Variable selection using the (generalized) variance-inflation factor (VIF)

Description

This function takes a linear model and selects the subset of predictor variables that meet a user-specific collinearity threshold measured by the (generalized) variance-inflation factor (VIF).

Usage

stepVIF(model, threshold = 10, verbose = FALSE)
stepVIF(model, threshold = 10, verbose = FALSE)

Arguments

`model`	Linear model (object of class 'lm') containing collinear predictor variables.
`threshold`	Positive number defining the maximum allowed VIF. Defaults to `threshold = 10`.
`verbose`	Logical indicating if iteration results should be printed. Defaults to `verbose = FALSE`.

Details

stepVIF starts computing the VIF of all predictor variables in the linear model. If the linear model contains categorical predictor variables, generalized variance-inflation factors (GVIF) (Fox and Monette, 1992), are calculated instead using car::vif(). GVIF is interpretable as the inflation in size of the confidence ellipse or ellipsoid for the coefficients of the predictor variable in comparison with what would be obtained for orthogonal, uncorrelated data. Since categorical predictors have more than one degree of freedom, df, the confidence ellipsoid will have df dimensions, and GVIF will need to be adjusted so that it can be comparable across predictor variables. The adjustment is made using the following equation:

$GVIF^{1/(2\times df)}$

The next step consists of evaluating if any of the predictor variables has a (G)VIF larger than the specified threshold, the function default being threshold = 10. For, GVIF^(1/(2*df)), the threshold will be sqrt(threshold).

If there is only one predictor variable that does not meet the VIF threshold, it is automatically removed from the model and no further processing occurs.

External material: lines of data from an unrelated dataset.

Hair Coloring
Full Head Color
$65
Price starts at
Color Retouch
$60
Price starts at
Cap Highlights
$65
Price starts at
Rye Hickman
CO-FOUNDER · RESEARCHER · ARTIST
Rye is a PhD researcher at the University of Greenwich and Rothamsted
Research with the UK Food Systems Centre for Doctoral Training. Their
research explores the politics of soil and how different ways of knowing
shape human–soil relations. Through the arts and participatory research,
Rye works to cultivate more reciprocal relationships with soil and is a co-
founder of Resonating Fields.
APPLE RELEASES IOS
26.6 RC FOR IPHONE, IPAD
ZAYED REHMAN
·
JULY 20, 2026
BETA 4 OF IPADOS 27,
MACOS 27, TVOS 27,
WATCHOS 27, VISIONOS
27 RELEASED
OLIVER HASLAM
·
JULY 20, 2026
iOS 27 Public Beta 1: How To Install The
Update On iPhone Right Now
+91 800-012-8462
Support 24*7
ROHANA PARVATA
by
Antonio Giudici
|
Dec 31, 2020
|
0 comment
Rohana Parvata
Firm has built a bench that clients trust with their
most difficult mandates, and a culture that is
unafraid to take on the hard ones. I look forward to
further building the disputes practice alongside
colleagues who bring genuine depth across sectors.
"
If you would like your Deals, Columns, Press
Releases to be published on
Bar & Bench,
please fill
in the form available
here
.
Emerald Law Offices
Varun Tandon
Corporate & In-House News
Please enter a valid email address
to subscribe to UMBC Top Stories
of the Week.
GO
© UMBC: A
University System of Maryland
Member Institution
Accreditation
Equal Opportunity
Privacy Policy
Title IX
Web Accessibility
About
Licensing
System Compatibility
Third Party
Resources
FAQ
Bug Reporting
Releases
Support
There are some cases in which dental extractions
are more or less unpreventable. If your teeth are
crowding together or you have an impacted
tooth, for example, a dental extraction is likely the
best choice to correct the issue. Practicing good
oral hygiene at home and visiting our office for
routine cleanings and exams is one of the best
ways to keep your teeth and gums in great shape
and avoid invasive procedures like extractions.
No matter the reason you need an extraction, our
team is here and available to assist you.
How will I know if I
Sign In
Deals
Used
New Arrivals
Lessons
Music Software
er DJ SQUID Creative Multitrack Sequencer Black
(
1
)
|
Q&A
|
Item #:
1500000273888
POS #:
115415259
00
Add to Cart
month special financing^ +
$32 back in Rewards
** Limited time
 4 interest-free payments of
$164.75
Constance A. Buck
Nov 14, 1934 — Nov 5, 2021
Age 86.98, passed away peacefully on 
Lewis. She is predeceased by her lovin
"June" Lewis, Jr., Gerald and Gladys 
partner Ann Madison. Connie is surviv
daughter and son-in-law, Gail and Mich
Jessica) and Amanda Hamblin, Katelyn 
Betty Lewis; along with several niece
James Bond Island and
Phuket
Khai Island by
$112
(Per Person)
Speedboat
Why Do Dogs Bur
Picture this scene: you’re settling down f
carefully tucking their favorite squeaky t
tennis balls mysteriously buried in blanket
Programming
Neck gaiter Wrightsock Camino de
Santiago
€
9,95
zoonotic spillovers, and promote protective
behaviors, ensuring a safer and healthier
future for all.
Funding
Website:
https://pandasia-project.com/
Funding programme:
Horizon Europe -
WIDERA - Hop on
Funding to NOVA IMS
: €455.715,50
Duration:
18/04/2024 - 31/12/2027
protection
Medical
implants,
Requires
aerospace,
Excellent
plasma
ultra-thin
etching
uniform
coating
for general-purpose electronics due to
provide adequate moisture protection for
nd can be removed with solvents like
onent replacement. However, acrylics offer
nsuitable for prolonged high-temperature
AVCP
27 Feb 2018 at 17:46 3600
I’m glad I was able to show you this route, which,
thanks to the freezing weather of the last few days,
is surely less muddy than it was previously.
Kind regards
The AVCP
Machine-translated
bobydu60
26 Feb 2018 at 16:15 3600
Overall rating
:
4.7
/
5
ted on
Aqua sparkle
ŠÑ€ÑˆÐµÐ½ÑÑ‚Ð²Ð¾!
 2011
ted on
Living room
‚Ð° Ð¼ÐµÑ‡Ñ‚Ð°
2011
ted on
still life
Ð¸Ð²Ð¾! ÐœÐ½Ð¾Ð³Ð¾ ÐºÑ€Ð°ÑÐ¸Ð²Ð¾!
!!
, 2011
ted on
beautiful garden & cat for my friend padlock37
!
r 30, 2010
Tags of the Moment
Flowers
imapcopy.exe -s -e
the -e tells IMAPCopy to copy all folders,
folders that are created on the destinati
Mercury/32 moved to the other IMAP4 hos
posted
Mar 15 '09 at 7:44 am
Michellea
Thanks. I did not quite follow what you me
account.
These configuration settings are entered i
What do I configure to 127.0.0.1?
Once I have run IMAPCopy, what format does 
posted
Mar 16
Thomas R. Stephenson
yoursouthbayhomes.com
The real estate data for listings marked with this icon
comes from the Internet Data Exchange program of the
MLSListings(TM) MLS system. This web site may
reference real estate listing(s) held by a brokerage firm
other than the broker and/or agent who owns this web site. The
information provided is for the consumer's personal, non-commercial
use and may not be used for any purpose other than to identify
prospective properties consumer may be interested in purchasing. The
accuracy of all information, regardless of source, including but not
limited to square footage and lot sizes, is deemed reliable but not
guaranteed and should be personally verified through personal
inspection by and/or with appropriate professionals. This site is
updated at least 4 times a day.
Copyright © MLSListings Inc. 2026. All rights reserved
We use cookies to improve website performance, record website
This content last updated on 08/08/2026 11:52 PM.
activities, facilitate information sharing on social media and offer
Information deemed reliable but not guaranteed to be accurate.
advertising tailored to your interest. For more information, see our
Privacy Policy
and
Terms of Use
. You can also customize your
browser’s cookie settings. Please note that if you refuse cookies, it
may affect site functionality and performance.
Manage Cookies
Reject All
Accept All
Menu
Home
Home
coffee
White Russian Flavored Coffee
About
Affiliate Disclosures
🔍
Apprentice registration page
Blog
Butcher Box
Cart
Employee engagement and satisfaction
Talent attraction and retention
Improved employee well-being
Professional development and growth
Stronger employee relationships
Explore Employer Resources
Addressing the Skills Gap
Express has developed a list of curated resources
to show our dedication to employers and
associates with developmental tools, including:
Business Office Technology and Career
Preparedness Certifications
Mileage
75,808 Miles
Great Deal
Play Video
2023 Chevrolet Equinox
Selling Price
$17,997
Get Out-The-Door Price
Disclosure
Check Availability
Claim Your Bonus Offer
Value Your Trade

When there are two or more predictor variables that do not meet the (G)VIF threshold, stepVIF() fits a linear model between each of them and the dependent variable. The predictor variable with the lowest adjusted coefficient of determination is dropped from the model and new coefficients are calculated, resulting in a new linear model.

This process lasts until all predictor variables included in the new model meet the (G)VIF threshold.

Nothing is done if all predictor variables have a (G)VIF value lower that the threshold, and stepVIF() returns the original linear model.

Value

A linear model (object of class 'lm') with low collinearity.

Dependencies

Note

More on the use of GVIF to measure the collinearity in linear models containing categorical predictor variables can be found on StackExchange.

Author(s)

Alessandro Samuel-Rosa [email protected]

References

Fox, J. and Monette, G. (1992) Generalized collinearity diagnostics. JASA, 87, 178–183.

Fox, J. (2008) Applied Regression Analysis and Generalized Linear Models, Second Edition. Sage.

Fox, J. and Weisberg, S. (2011) An R Companion to Applied Regression, Second Edition. Thousand Oaks: Sage.

Hair, J. F., Black, B., Babin, B. and Anderson, R. E. (2010) Multivariate data analysis. New Jersey: Pearson Prentice Hall.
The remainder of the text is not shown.